On 06/15/2012 09:57 PM, Warren Samples wrote:
On 06/15/2012 02:19 AM, Peter Alcibiades wrote:
I am probably doing something silly, but can anyone help with why this
should be happening?

I hosed my Debian installation (don't ask!). So not having done a new
install for many years and several new computers, I decided the thing
to do was start from scratch again. Its not a big deal, you just wipe
your root partition and reinstall, then after you've laboriously
installed all the apps again, and its amazing how many there were, all
the menus and all the data files link up perfectly.

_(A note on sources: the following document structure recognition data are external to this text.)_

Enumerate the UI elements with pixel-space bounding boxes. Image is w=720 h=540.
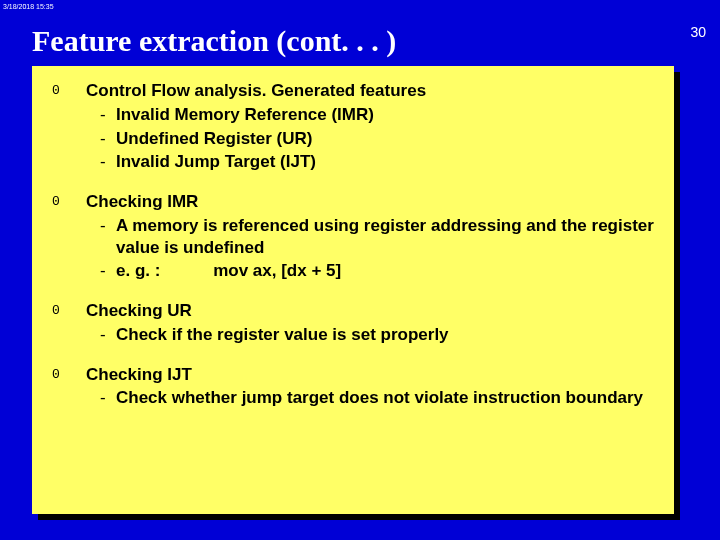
page-title: Feature extraction (cont. . . ) [32, 24, 396, 58]
dash-icon: - [86, 215, 116, 259]
bullet-icon: 0 [52, 191, 86, 282]
timestamp: 3/18/2018 15:35 [3, 3, 54, 10]
sub-item: - Invalid Jump Target (IJT) [86, 151, 654, 173]
sub-text: Invalid Jump Target (IJT) [116, 151, 654, 173]
eg-code: mov ax, [dx + 5] [213, 260, 341, 282]
eg-label: e. g. : [116, 261, 160, 280]
bullet-icon: 0 [52, 364, 86, 410]
item-head: Checking IMR [86, 191, 654, 213]
item-body: Checking UR - Check if the register valu… [86, 300, 654, 346]
item-head: Checking IJT [86, 364, 654, 386]
sub-text: e. g. : mov ax, [dx + 5] [116, 260, 654, 282]
list-item: 0 Checking IMR - A memory is referenced … [52, 191, 654, 282]
content-panel: 0 Control Flow analysis. Generated featu… [32, 66, 674, 514]
sub-text: Check whether jump target does not viola… [116, 387, 654, 409]
sub-item: - Invalid Memory Reference (IMR) [86, 104, 654, 126]
dash-icon: - [86, 324, 116, 346]
item-body: Control Flow analysis. Generated feature… [86, 80, 654, 173]
slide-number: 30 [690, 24, 706, 40]
dash-icon: - [86, 260, 116, 282]
item-head: Checking UR [86, 300, 654, 322]
list-item: 0 Checking UR - Check if the register va… [52, 300, 654, 346]
sub-text: Check if the register value is set prope… [116, 324, 654, 346]
sub-text: Invalid Memory Reference (IMR) [116, 104, 654, 126]
sub-item: - A memory is referenced using register … [86, 215, 654, 259]
list-item: 0 Control Flow analysis. Generated featu… [52, 80, 654, 173]
dash-icon: - [86, 104, 116, 126]
dash-icon: - [86, 128, 116, 150]
dash-icon: - [86, 387, 116, 409]
list-item: 0 Checking IJT - Check whether jump targ… [52, 364, 654, 410]
sub-text: Undefined Register (UR) [116, 128, 654, 150]
sub-item: - Undefined Register (UR) [86, 128, 654, 150]
item-head: Control Flow analysis. Generated feature… [86, 80, 654, 102]
bullet-icon: 0 [52, 300, 86, 346]
bullet-icon: 0 [52, 80, 86, 173]
sub-text: A memory is referenced using register ad… [116, 215, 654, 259]
sub-item: - e. g. : mov ax, [dx + 5] [86, 260, 654, 282]
dash-icon: - [86, 151, 116, 173]
item-body: Checking IMR - A memory is referenced us… [86, 191, 654, 282]
item-body: Checking IJT - Check whether jump target… [86, 364, 654, 410]
sub-item: - Check if the register value is set pro… [86, 324, 654, 346]
sub-item: - Check whether jump target does not vio… [86, 387, 654, 409]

So, this leaves LiveCode. Download the installer using firefox. Open
terminal. cd to Download. ls shows its there. Try to run it, and it
says file does not exist. OK, lets confirm its there and being invoked
beyond any doubt. So I create a directory livecode and move the
installer to it. It moves fine. Now we try to run it. Doing it like
this there can't be any silly spelling mistakes.


~/livecode$ ls
LiveCodeInstaller-4_5_3-Linux.x86
:~/livecode$ ./L*
bash: ./LiveCodeInstaller-4_5_3-Linux.x86: No such file or directory

same thing happens if I become root. Its not because its an archive,
either. Try to open it with archive manager from thunar file manager
and the same thing happens. Its not the file manager, do it from gnome
commander, same thing (well, that just invokes a terminal so its not
surprising).

Any suggestions? Its probably something completely stupid, but what?

Peter



Peter is your Linux install 64 bit? I just installed Mint 13 in 64 bit
(in VirtualBox) and get this same message. Furthermore, lld says it's
not a linked executable, and says the same thing about Livecode itself
after I copied over a working installation from another machine. I
checked my Mint 9 32 bit insatll and it works. I then installed Mint 13
32 bit and it works fine as well. 64 bit Mint now ships with 32 bit libs
preinstalled but it may be that some additional libs are necessary to
get Livecode working. If I read the Mint docs correctly not everything
that used to be installed with ia32libs is included. Could you be having
this kind of issue?

Good luck,

Warren



Adding some 32 bit libs in the software center in Mint 13 has helped. This is clearly the problem. Livecode is not working with the new multiarch system implemented in Mint 13. ldd now gives me this:

warren@mint-13-64 ~ $ ldd '/home/warren/Downloads/LiveCodeInstaller-4_6_4-Linux.x86'
        linux-gate.so.1 =>  (0xf7740000)
        libdl.so.2 => /lib32/libdl.so.2 (0xf7725000)
        libX11.so.6 => not found
        libm.so.6 => /lib32/libm.so.6 (0xf76fa000)
        libXext.so.6 => not found
        libpthread.so.0 => /lib32/libpthread.so.0 (0xf76df000)
        libc.so.6 => /lib32/libc.so.6 (0xf753c000)
        /lib/ld-linux.so.2 (0xf7741000)


I'm not sure what the best route to the missing X libs is. They aren't available in the software center as far as I can tell.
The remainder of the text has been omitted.